▶ _Data provided_
↓

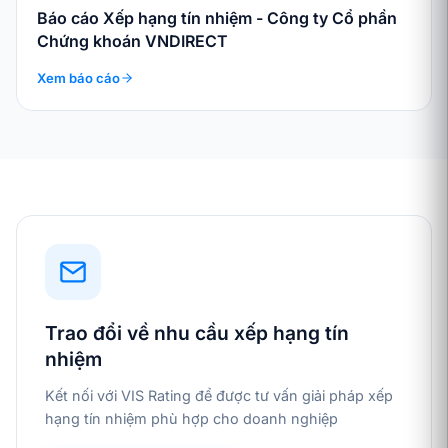
Báo cáo Xếp hạng tín nhiệm - Công ty Cổ phần
Chứng khoán VNDIRECT
Xem báo cáo
Trao đổi về nhu cầu xếp hạng tín
nhiệm
Kết nối với VIS Rating để được tư vấn giải pháp xếp
hạng tín nhiệm phù hợp cho doanh nghiệp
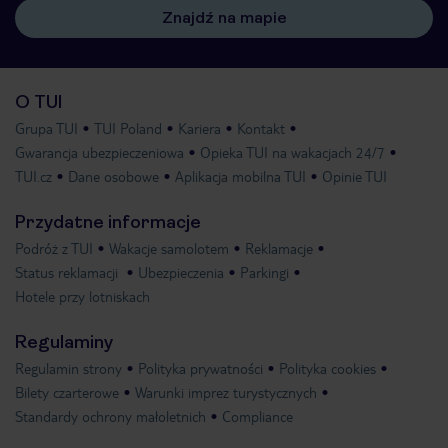
Znajdź na mapie
O TUI
Grupa TUI
TUI Poland
Kariera
Kontakt
Gwarancja ubezpieczeniowa
Opieka TUI na wakacjach 24/7
TUI.cz
Dane osobowe
Aplikacja mobilna TUI
Opinie TUI
Przydatne informacje
Podróż z TUI
Wakacje samolotem
Reklamacje
Status reklamacji
Ubezpieczenia
Parkingi
Hotele przy lotniskach
Regulaminy
Regulamin strony
Polityka prywatności
Polityka cookies
Bilety czarterowe
Warunki imprez turystycznych
Standardy ochrony małoletnich
Compliance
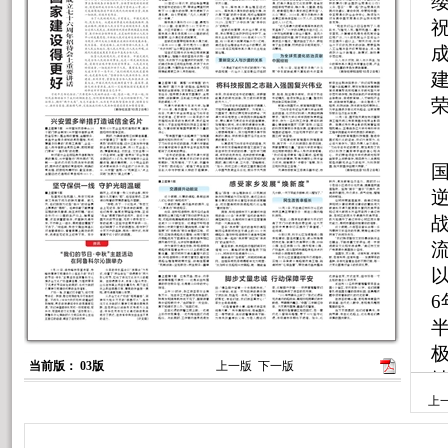
荣
当前版： 03版
上一版
下一版
上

↑

▶ _Task directions_
All entries should be given again exactly, except that pictures are to be excluded.

▶ _Answer to this exercise_
Báo cáo Xếp hạng tín nhiệm - Công ty Cổ phần
Chứng khoán VNDIRECT
Xem báo cáo
Trao đổi về nhu cầu xếp hạng tín
nhiệm
Kết nối với VIS Rating để được tư vấn giải pháp xếp
hạng tín nhiệm phù hợp cho doanh nghiệp
Znajdź na mapie
O TUI
Grupa TUI
TUI Poland
Kariera
Kontakt
Gwarancja ubezpieczeniowa
Opieka TUI na wakacjach 24/7
TUI.cz
Dane osobowe
Aplikacja mobilna TUI
Opinie TUI
Przydatne informacje
Podróż z TUI
Wakacje samolotem
Reklamacje
Status reklamacji
Ubezpieczenia
Parkingi
Hotele przy lotniskach
Regulaminy
Regulamin strony
Polityka prywatności
Polityka cookies
Bilety czarterowe
Warunki imprez turystycznych
Standardy ochrony małoletnich
Compliance
荣
当前版： 03版
上一版
下一版
上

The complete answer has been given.